Sherry Cherry Pork Loin Roast
Recipe courtesy of Cate Meade of “Cate’s Kitchen Fit”
Prep time: 20 minutes
Cook time: 5-6 hours
Servings: 8-10
7 tablespoons avocado or grapeseed oil, divided
2 large Vidalia onions, halved and thinly sliced
4 teaspoons kosher salt, divided
1 pork loin roast (4-4 1/2 pounds), trimmed and patted dry
3 teaspoons freshly ground black pepper, divided
Sherry Cherry Sauce:
3/4 cup Holland House Sherry Cooking Wine
5-6 cloves garlic
1 cup frozen Bing cherries, divided
1 1/2 tablespoons dry mustard powder
4 tablespoons Holland House Balsamic Vinegar
2 tablespoons soy sauce
1 bunch fresh parsley, large stems removed, plus additional reserved for garnish
3 tablespoons cornstarch (optional) In large slow cooker on high heat, add 2 tablespoons oil, sliced onions and 1 teaspoon salt. Season roast evenly on all sides with 2 teaspoons salt and 1 teaspoon pepper. Place large skillet over medium heat. Add 2 tablespoons oil to pan. Sear pork loin 3 minutes on each side until golden brown. Transfer roast to slow cooker on top of onions. Cover and cook on low 3 hours. To make Sherry Cherry Sauce: In blender, blend sherry cooking wine, garlic, 1/2 cup cherries, mustard powder, balsamic vinegar, soy sauce, parsley, remaining olive oil, remaining salt and remaining pepper until smooth; set aside. After pork loin cooks 3 hours, add Sherry Cherry Sauce around pork roast.
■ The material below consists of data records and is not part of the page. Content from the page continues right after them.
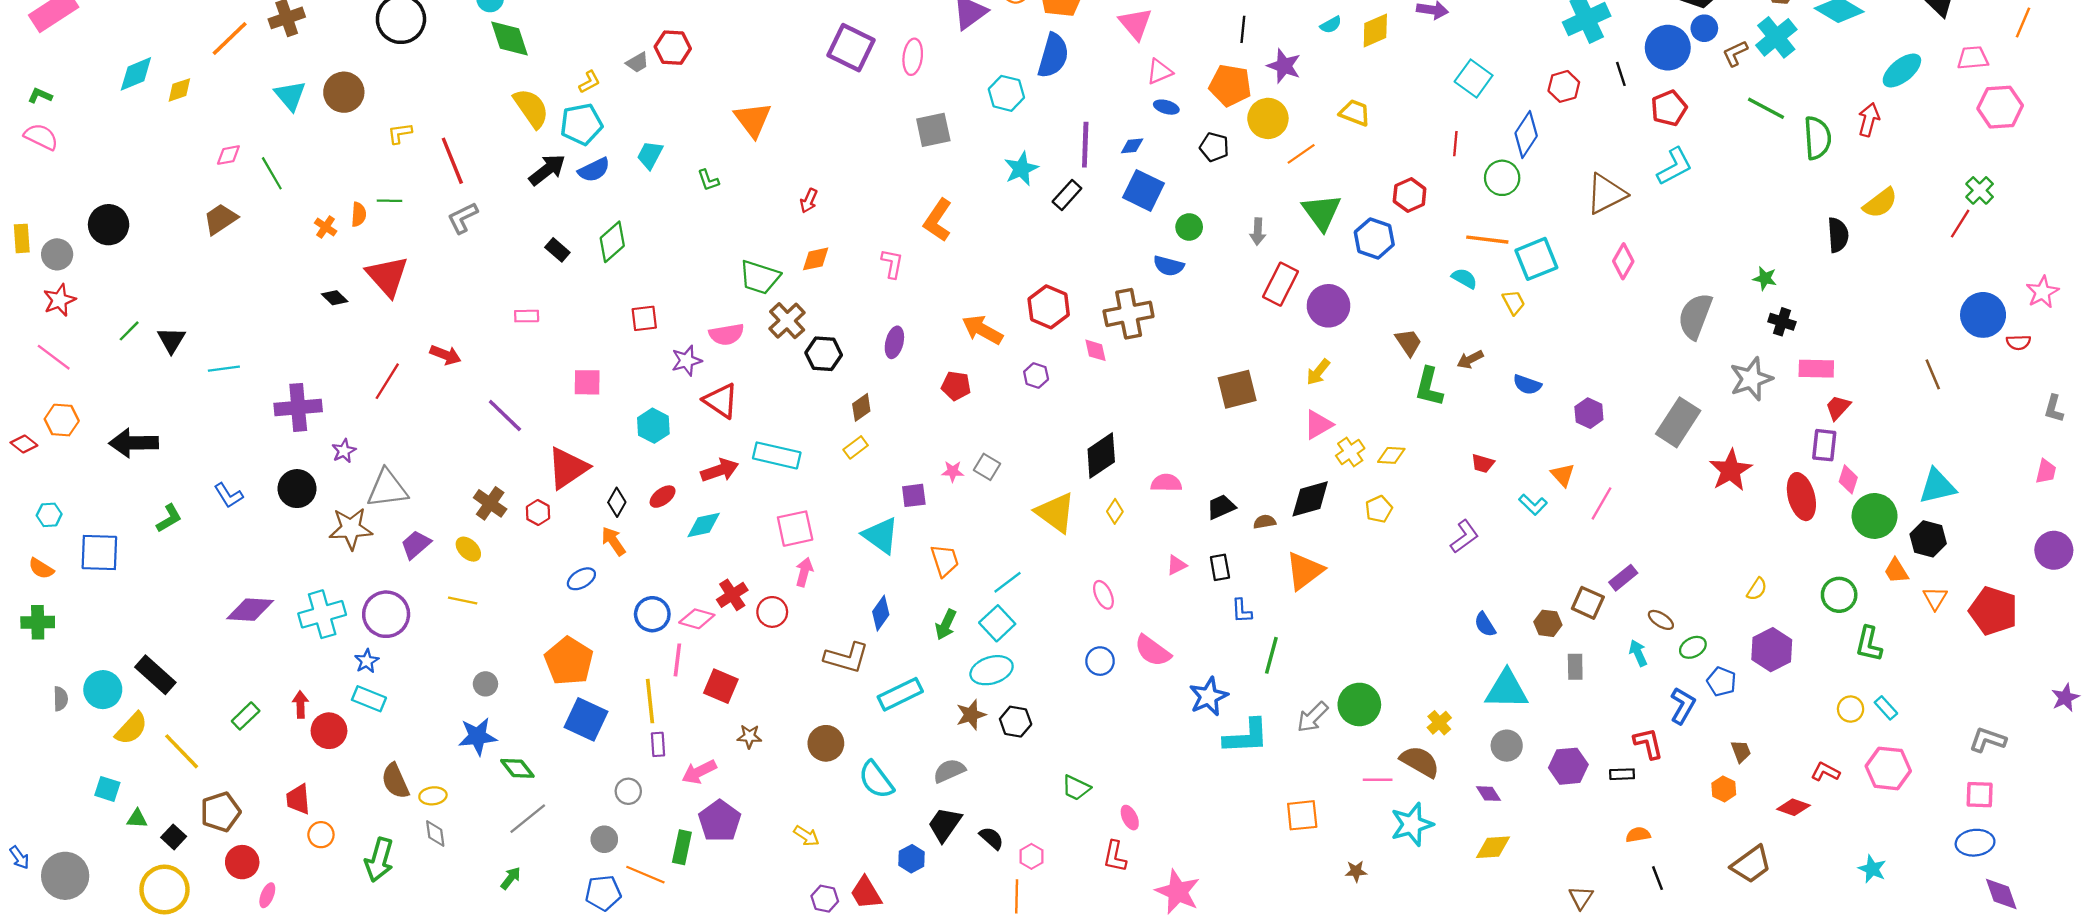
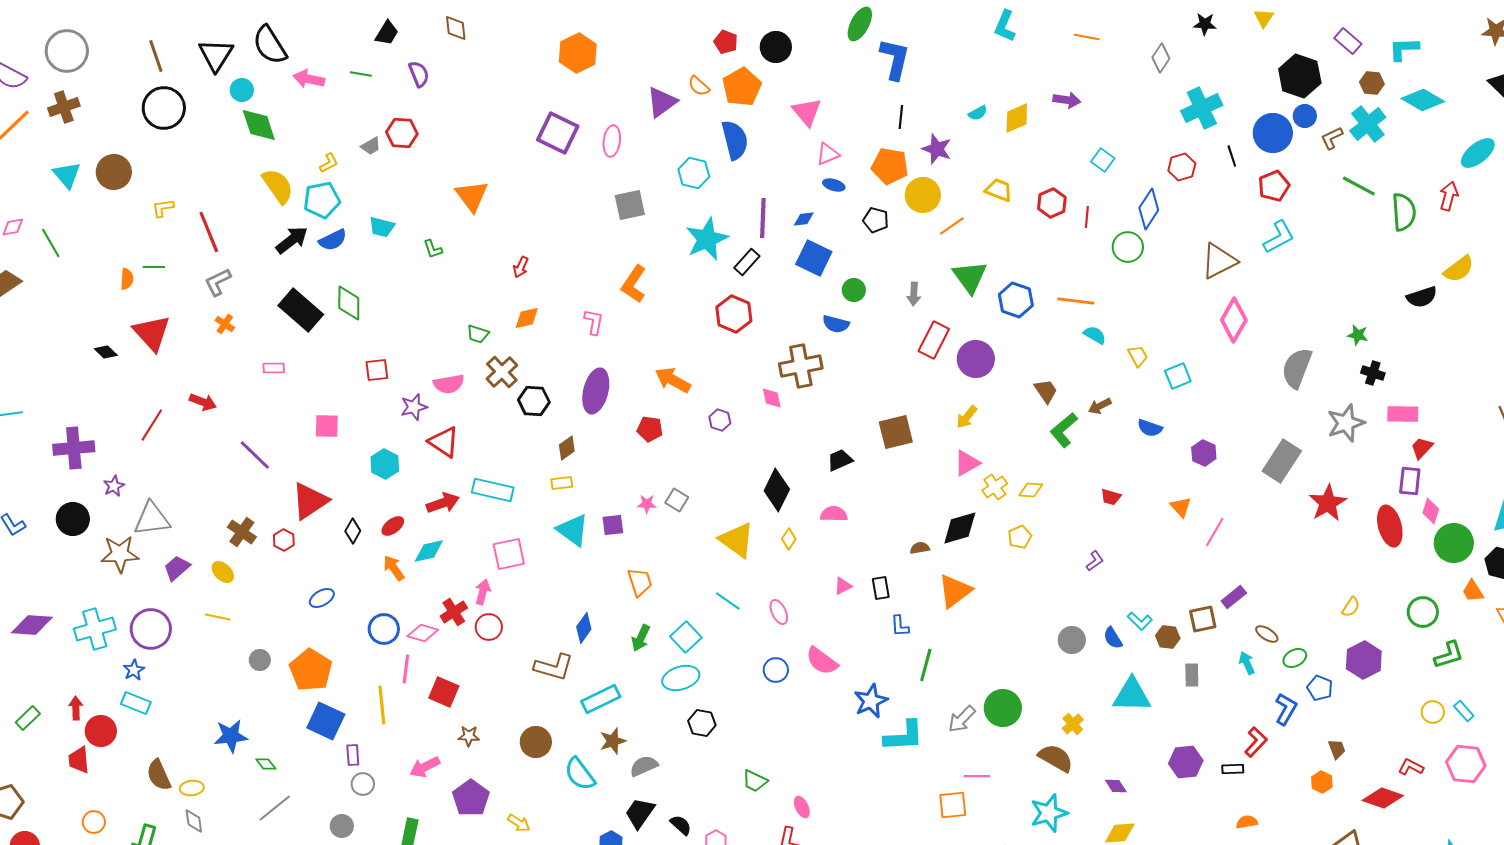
blue semicircle: (1053, 56) -> (735, 140), turned -30
cyan square: (1474, 78) -> (1103, 160), size x0.7
cyan trapezoid: (650, 155) -> (382, 227), turned -104
cyan star: (1021, 169) -> (707, 239), size x1.4
red hexagon: (1410, 195) -> (1052, 203), moved
orange cross: (326, 227) -> (225, 324), moved
black semicircle: (1838, 235) -> (1422, 297), turned 76
orange line: (1487, 240) -> (1076, 301), moved
green diamond: (612, 242) -> (349, 303), turned -48
black rectangle: (557, 250) -> (301, 310), size x2.0
cyan square: (1536, 259) -> (1178, 376), moved, size x0.7
pink diamond: (1623, 261) -> (1234, 320), size x1.4
green trapezoid: (760, 277) -> (478, 334), size x0.6
red hexagon: (1049, 307) -> (734, 314), moved
purple ellipse: (894, 342) -> (596, 391), size x1.6
green L-shape: (1429, 387) -> (1064, 430), turned 36
yellow rectangle: (856, 447) -> (562, 483), turned 30
black diamond: (1101, 455) -> (777, 490), turned -30
cyan L-shape: (1533, 505) -> (1140, 621), moved
black trapezoid: (1221, 507) -> (840, 460), moved
cyan triangle: (881, 535) -> (573, 530), moved
purple L-shape: (1464, 537) -> (1095, 561), size x0.7
orange arrow: (613, 541) -> (394, 568), moved
pink arrow: (804, 572) -> (483, 592), moved
cyan line: (1008, 582) -> (728, 601), moved, turned 72
brown square: (1588, 603) -> (1203, 619), turned -36
green L-shape: (1869, 644) -> (1449, 655), turned -120
gray circle: (485, 684) -> (260, 660), moved
brown star: (971, 715) -> (613, 741), moved
red L-shape: (1648, 743) -> (1256, 742), turned 56
purple rectangle: (658, 744) -> (353, 755), moved
gray circle: (1507, 746) -> (1072, 640), moved
green diamond: (517, 768) -> (266, 764), size x0.7
pink line: (1378, 780) -> (977, 776), moved
red trapezoid: (298, 799) -> (79, 760), moved
red diamond: (1793, 807) -> (1383, 798), size x1.4
purple pentagon: (720, 821) -> (471, 798), moved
Cover and cook 2-3 hours on low. To glaze, brush roast with warm sauce 3-4 times in last hour of cooking. Once pork reaches internal temperature of 145 F, remove and let rest 15-20 minutes before slicing. To finish sauce, remove 1/4 cup cooking liquid and mix with cornstarch to make a slurry. Whisk slurry and remaining cherries into sauce. Cook in slow cooker on high 15 minutes, stirring occasionally. Slice roast 1/2-inch thick, garnish with fresh parsley and serve with Sherry Cherry Sauce and braised onions.